Going through the lines below, tally those that include "договору", and give only the number.

■ Extracted entries ■
################
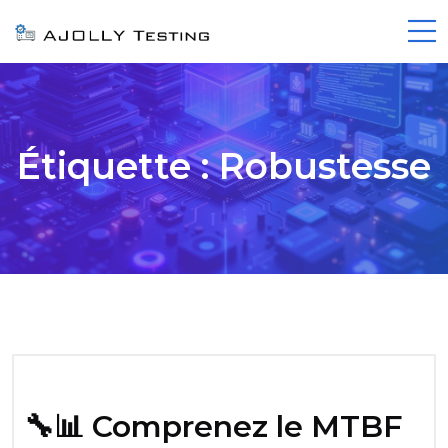
Étiquette :
Robustesse
🔧📊 Comprenez le MTBF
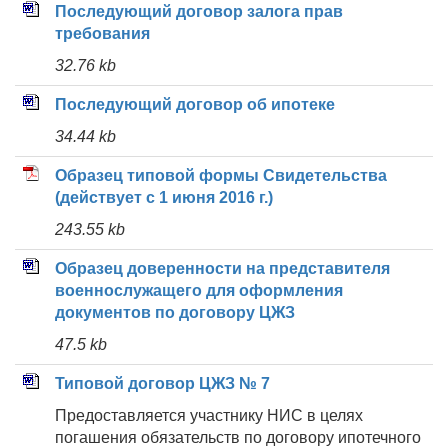
Последующий договор залога прав
требования
32.76 kb
Последующий договор об ипотеке
34.44 kb
Образец типовой формы Свидетельства
(действует с 1 июня 2016 г.)
243.55 kb
Образец доверенности на представителя
военнослужащего для оформления
документов по договору ЦЖЗ
47.5 kb
Типовой договор ЦЖЗ № 7
Предоставляется участнику НИС в целях
погашения обязательств по договору ипотечного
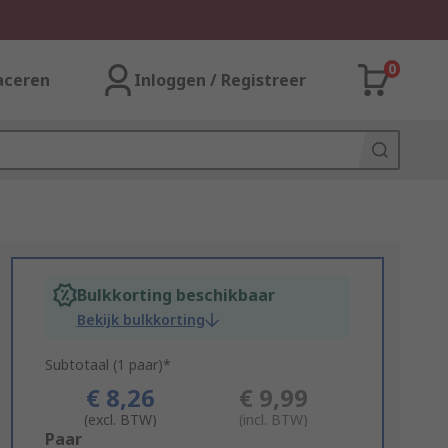
0
aceren
Inloggen / Registreer
Bulkkorting beschikbaar
Bekijk bulkkorting
Subtotaal (1 paar)*
€ 8,26
€ 9,99
(excl. BTW)
(incl. BTW)
Add
Paar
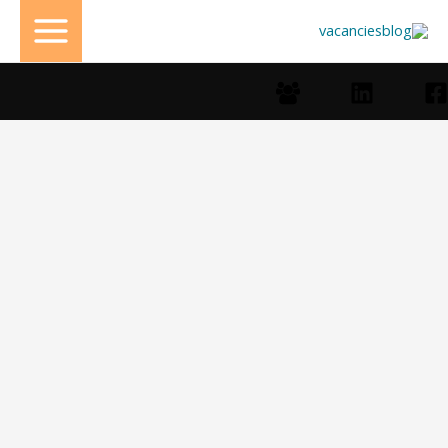
خطي
لى
لمحتوى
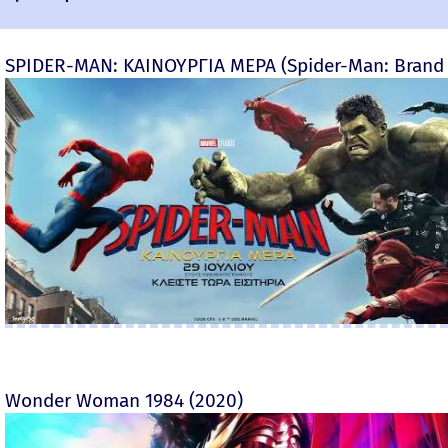
SPIDER-MAN: ΚΑΙΝΟΥΡΓΙΑ ΜΕΡΑ (Spider-Man: Brand
Wonder Woman 1984 (2020)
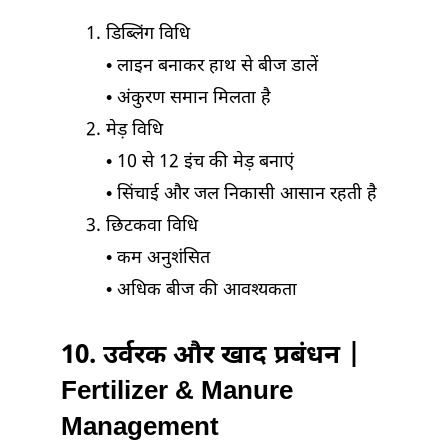
डिब्लिंग विधि
• लाइन बनाकर हाथ से बीज डालें
• अंकुरण समान मिलता है
मेड़ विधि
• 10 से 12 इंच की मेड़ बनाएं
• सिंचाई और जल निकासी आसान रहती है
छिटकवा विधि
• कम अनुशंसित
• अधिक बीज की आवश्यकता
10. उर्वरक और खाद प्रबंधन |
Fertilizer & Manure
Management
################
■ Solution for this exercise ■
2